──────── Data supplied ────────

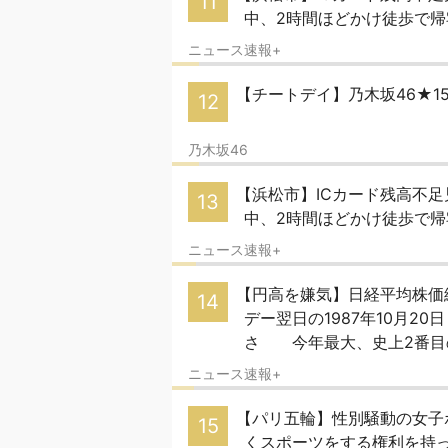
11
中、2時間ほどかけ徒歩で帰
ニュース速報+
【チートデイ】乃木坂46★1
12
乃木坂46
【浜松市】ICカード残高不
13
中、2時間ほどかけ徒歩で帰
ニュース速報+
【円高を嫌気】日経平均株価終
14
デー翌日の1987年10月20
さ 今年最大、史上2番目
ニュース速報+
【パリ五輪】性別騒動の女子
15
くスポーツをする権利を持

────────

- _Work item_:
Leave out the images and transcribe all the records exactly.

- _Worked solution_:
11
中、2時間ほどかけ徒歩で帰
ニュース速報+
【チートデイ】乃木坂46★1
12
乃木坂46
【浜松市】ICカード残高不
13
中、2時間ほどかけ徒歩で帰
ニュース速報+
【円高を嫌気】日経平均株価終
14
デー翌日の1987年10月20
さ 今年最大、史上2番目
ニュース速報+
【パリ五輪】性別騒動の女子
15
くスポーツをする権利を持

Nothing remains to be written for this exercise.